No obstante, con el paso del tiempo, la pantalla dejó de mostrar sus recetas. Nitza falleció en 1998, pero su ausencia ya se sentía antes. El país enfrentaba cambios económicos difíciles y el modelo televisivo también se transformaba; sin embargo, el formato culinario no desapareció completamente.
Durante el denominado Período Especial, cuando la escasez se hizo presente, la cocina se convirtió en un acto casi de supervivencia. La televisión, a pesar de sus limitaciones, mantuvo algunos espacios que intentaban rescatar recetas criollas y ofrecer alternativas viables.
En los años 2000, surgieron propuestas más estilizadas, con mejores escenografías y jóvenes chefs presentando desde recetas tradicionales hasta incursiones en la alta cocina. Eran más atractivos visualmente, pero estos programas a menudo parecían diseñados para una realidad muy alejada de la mayoría de los cubanos, que ya empezaban a enfrentarse a dificultades para abastecer sus mesas.

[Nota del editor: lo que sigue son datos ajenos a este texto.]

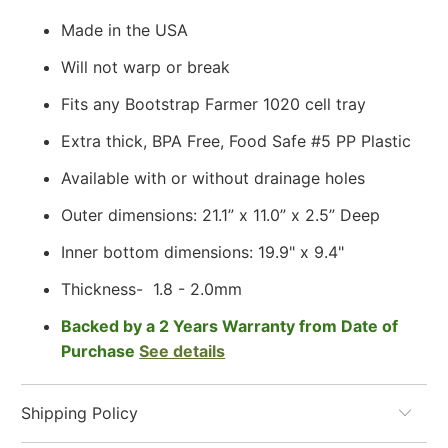
Made in the USA
Will not warp or break
Fits any Bootstrap Farmer 1020 cell tray
Extra thick, BPA Free, Food Safe #5 PP Plastic
Available with or without drainage holes
Outer dimensions: 21.1” x 11.0” x 2.5” Deep
Inner bottom dimensions: 19.9" x 9.4"
Thickness-
1.8 - 2.0mm
Backed by a 2 Years Warranty from Date of
Purchase
See details
Shipping Policy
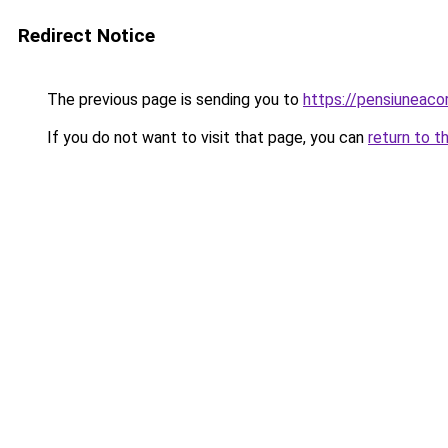
Redirect Notice
The previous page is sending you to
https://pensiunea
If you do not want to visit that page, you can
return to t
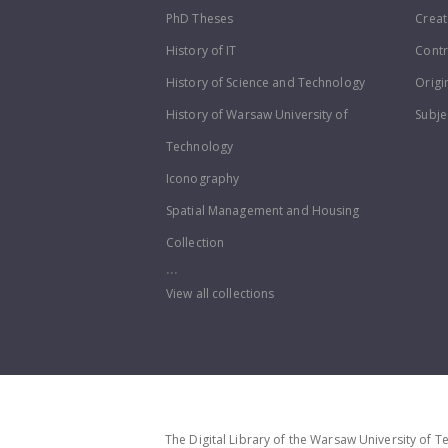
PhD Theses
Creat
History of IT
Contr
History of Science and Technology
Origi
History of Warsaw University of
Subje
Technology
Iconography
Spatial Management and Housing
Collection
...
View all collections
The Digital Library of the Warsaw University of T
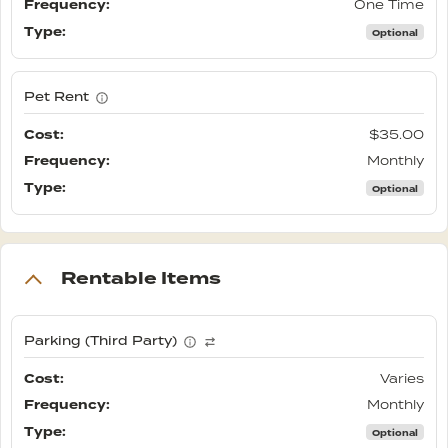
One Time
Optional
Pet Rent
$35.00
Monthly
Optional
Rentable Items
Parking (Third Party)
Varies
Monthly
Optional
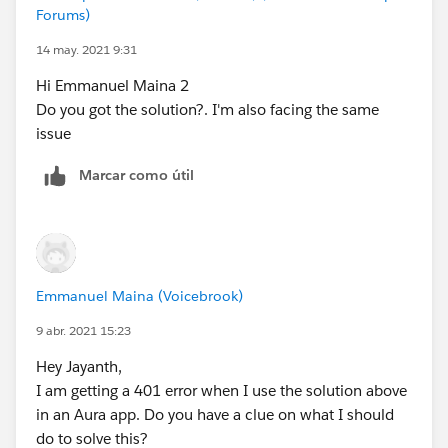
Forums)
14 may. 2021 9:31
Hi Emmanuel Maina 2
Do you got the solution?. I'm also facing the same
issue
Marcar como útil
Emmanuel Maina (Voicebrook)
9 abr. 2021 15:23
Hey Jayanth,
I am getting a 401 error when I use the solution above
in an Aura app. Do you have a clue on what I should
do to solve this?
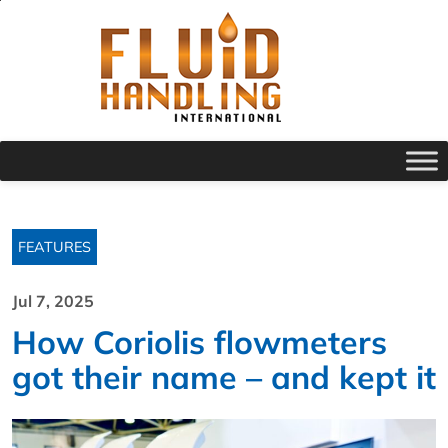
FEATURES
Jul 7, 2025
How Coriolis flowmeters
got their name – and kept it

En tiempos recientes, ha emergido con fuerza una nueva propuesta: Entre recetas, un espacio que busca recuperar la tradición del recetario televisado, esta vez con una estética moderna, edición ágil y dos carismáticas chefs, madre e hija, quienes exploran los orígenes culturales de los platos, sugieren variantes cuando falta un ingrediente y brindan consejos de nutrición.

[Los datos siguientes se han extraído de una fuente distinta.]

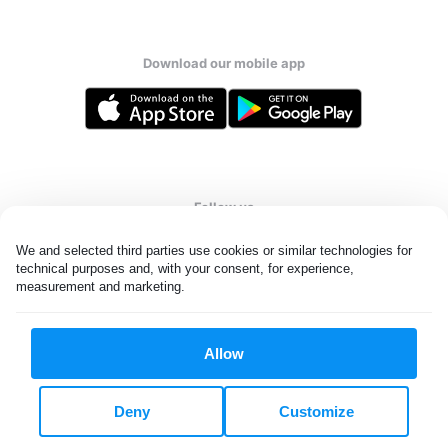
Download our mobile app
Follow us
We and selected third parties use cookies or similar technologies for 
technical purposes and, with your consent, for experience, 
measurement and marketing.
United States
EN
Allow
All rights reserved. © Laundryheap 2026. By visiting this page you
agree to our
privacy policy
and
terms and conditions.
Deny
Customize
Do not "sell" my data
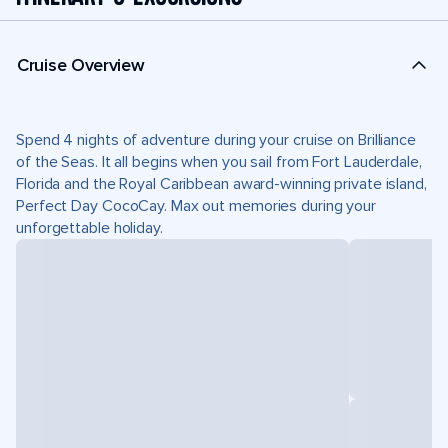
Cruise Overview
Spend 4 nights of adventure during your cruise on Brilliance
of the Seas. It all begins when you sail from Fort Lauderdale,
Florida and the Royal Caribbean award-winning private island,
Perfect Day CocoCay. Max out memories during your
unforgettable holiday.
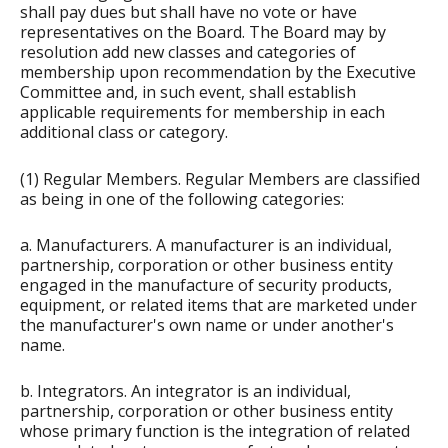
shall pay dues but shall have no vote or have
representatives on the Board. The Board may by
resolution add new classes and categories of
membership upon recommendation by the Executive
Committee and, in such event, shall establish
applicable requirements for membership in each
additional class or category.
(1) Regular Members. Regular Members are classified
as being in one of the following categories:
a. Manufacturers. A manufacturer is an individual,
partnership, corporation or other business entity
engaged in the manufacture of security products,
equipment, or related items that are marketed under
the manufacturer's own name or under another's
name.
b. Integrators. An integrator is an individual,
partnership, corporation or other business entity
whose primary function is the integration of related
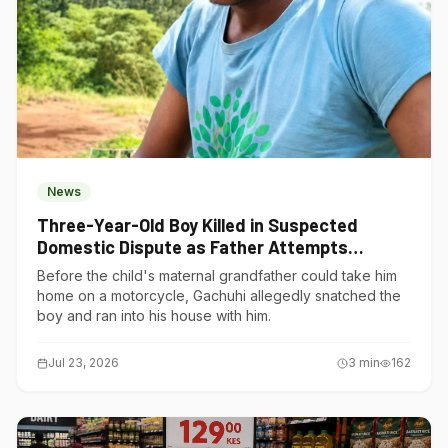
News
Three-Year-Old Boy Killed in Suspected
Domestic Dispute as Father Attempts
Suicide in Gatundu South
Before the child's maternal grandfather could take him
home on a motorcycle, Gachuhi allegedly snatched the
boy and ran into his house with him.
Jul 23, 2026
3
min
162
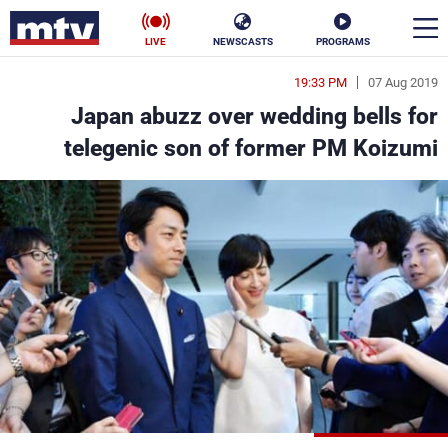
LIVE
NEWSCASTS
PROGRAMS
19:33 PM
07 Aug 2019
en
Japan abuzz over wedding bells for
الأخبار
telegenic son of former PM Koizumi
ناس
سياسة
فن
إقتصاد
رياضة
منوعات
كأس العالم
البرامج
جدول البرامج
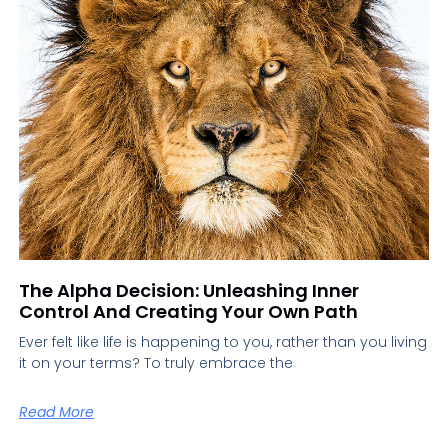
The Alpha Decision: Unleashing Inner
Control And Creating Your Own Path
Ever felt like life is happening to you, rather than you living
it on your terms? To truly embrace the
Read More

Sin embargo, la propia existencia de este tipo de producciones audiovisuales plantea una incómoda interrogante: ¿qué tan relevante es mantener un programa culinario en un país donde una gran parte de la población enfrenta diariamente dificultades para acceder a alimentos básicos?
La realidad del televidente se ha vuelto hostil: después de ver en la pantalla cómo se elabora una receta con queso, pollo o especias importadas, debe salir a “luchar” por una libra de arroz o un huevo. En ese contexto, los programas culinarios pueden parecer no solo desconectados de la realidad, sino incluso insensibles.

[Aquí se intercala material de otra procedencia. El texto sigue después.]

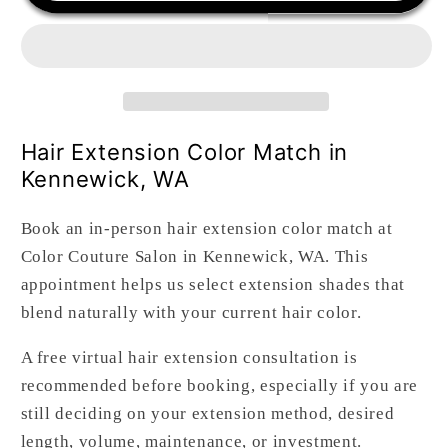
Color
Color
Match
Match
(In-
(In-
Person)
Person)
Hair Extension Color Match in
Kennewick, WA
Book an in-person hair extension color match at
Color Couture Salon in Kennewick, WA. This
appointment helps us select extension shades that
blend naturally with your current hair color.
A free virtual hair extension consultation is
recommended before booking, especially if you are
still deciding on your extension method, desired
length, volume, maintenance, or investment.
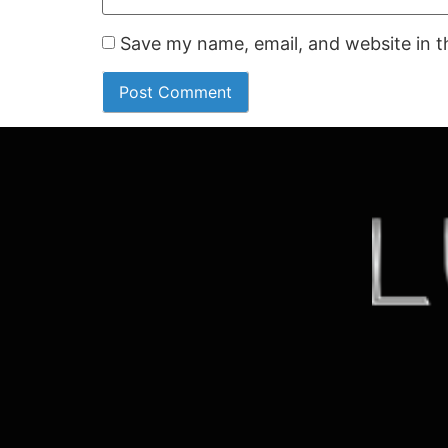
Save my name, email, and website in t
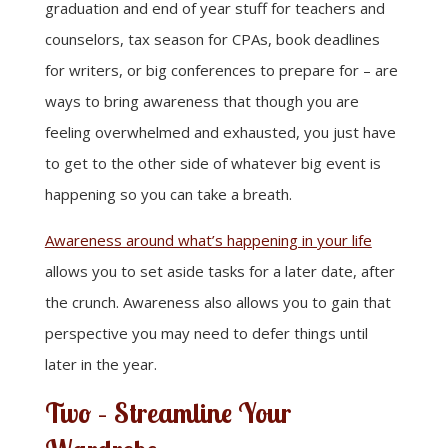
graduation and end of year stuff for teachers and
counselors, tax season for CPAs, book deadlines
for writers, or big conferences to prepare for – are
ways to bring awareness that though you are
feeling overwhelmed and exhausted, you just have
to get to the other side of whatever big event is
happening so you can take a breath.
Awareness around what’s happening in your life
allows you to set aside tasks for a later date, after
the crunch. Awareness also allows you to gain that
perspective you may need to defer things until
later in the year.
Two – Streamline Your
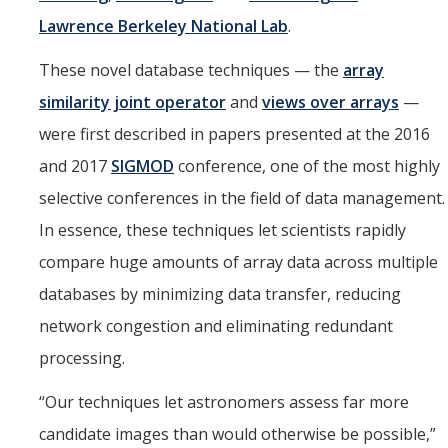
Lawrence Berkeley National Lab
.
These novel database techniques — the
array
similarity joint operator
and
views over arrays
—
were first described in papers presented at the 2016
and 2017
SIGMOD
conference, one of the most highly
selective conferences in the field of data management.
In essence, these techniques let scientists rapidly
compare huge amounts of array data across multiple
databases by minimizing data transfer, reducing
network congestion and eliminating redundant
processing.
“Our techniques let astronomers assess far more
candidate images than would otherwise be possible,”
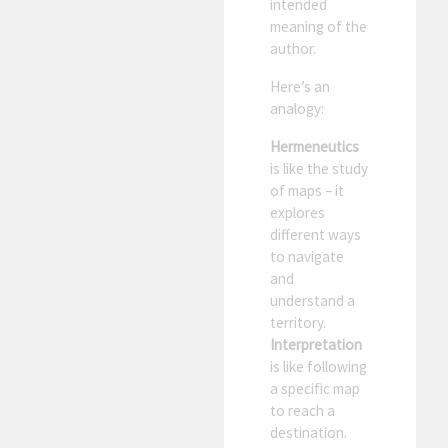
intended
meaning of the
author.
Here’s an
analogy:
Hermeneutics
is like the study
of maps – it
explores
different ways
to navigate
and
understand a
territory.
Interpretation
is like following
a specific map
to reach a
destination.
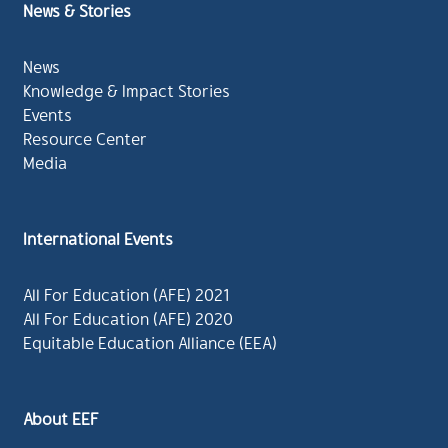
News & Stories
News
Knowledge & Impact Stories
Events
Resource Center
Media
International Events
All For Education (AFE) 2021
All For Education (AFE) 2020
Equitable Education Alliance (EEA)
About EEF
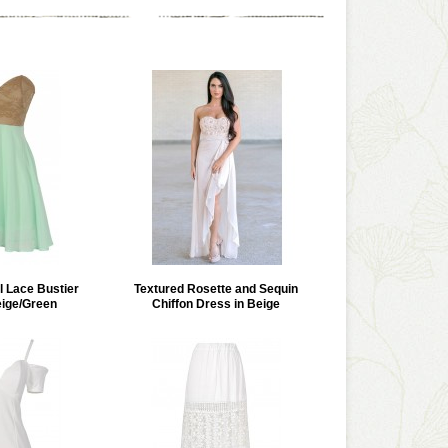
l Lace Bustier
Textured Rosette and Sequin
eige/Green
Chiffon Dress in Beige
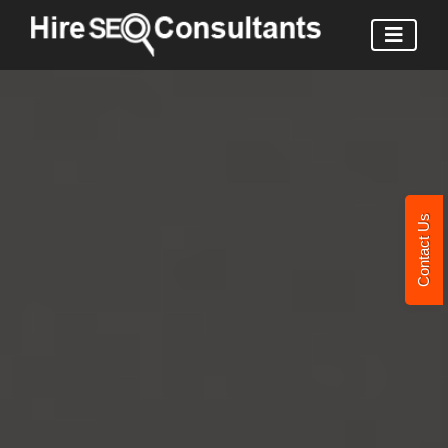
Contact Us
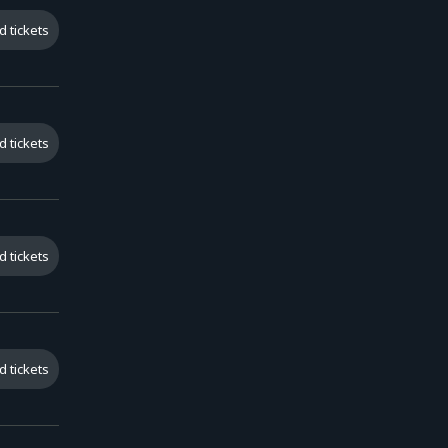
d tickets
d tickets
d tickets
d tickets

Presentar un pastel bien decorado cuando en la mayoría de los hogares no hay ni harina ni azúcar puede interpretarse como una forma de escapar de la verdad o, peor aún, como una trivialización del hambre. No se trata de negar el valor cultural de la cocina ni de renunciar a la conservación de tradiciones gastronómicas, sino de cuestionar qué sentido tiene enseñarlas cuando su ejecución es inviable para la mayoría.
Con la responsabilidad de reflejar el país tal cual es, la televisión enfrenta el complicado dilema que suponen los programas de cocina, un reto del que podría salir con éxito si toma las lecciones correctas del legado de Nitza Villapol: asumir la culinaria como un arte de reinvención.
Si en su época ella enseñó a sustituir carne por soya o a elaborar postres sin leche ni huevos, tal vez hoy la televisión podría recuperar ese espíritu: mostrar lo posible dentro de lo disponible, adaptarse a la escasez sin romantizarla.
En tiempos en que el hambre ha dejado de ser un tema tabú en la isla, la cocina televisiva no debería ser solo entretenimiento, sino una herramienta útil, realista y sensible. Como advirtió Nitza: “El buen comer no depende de lo que se tenga, sino de lo que se sepa hacer con ello.”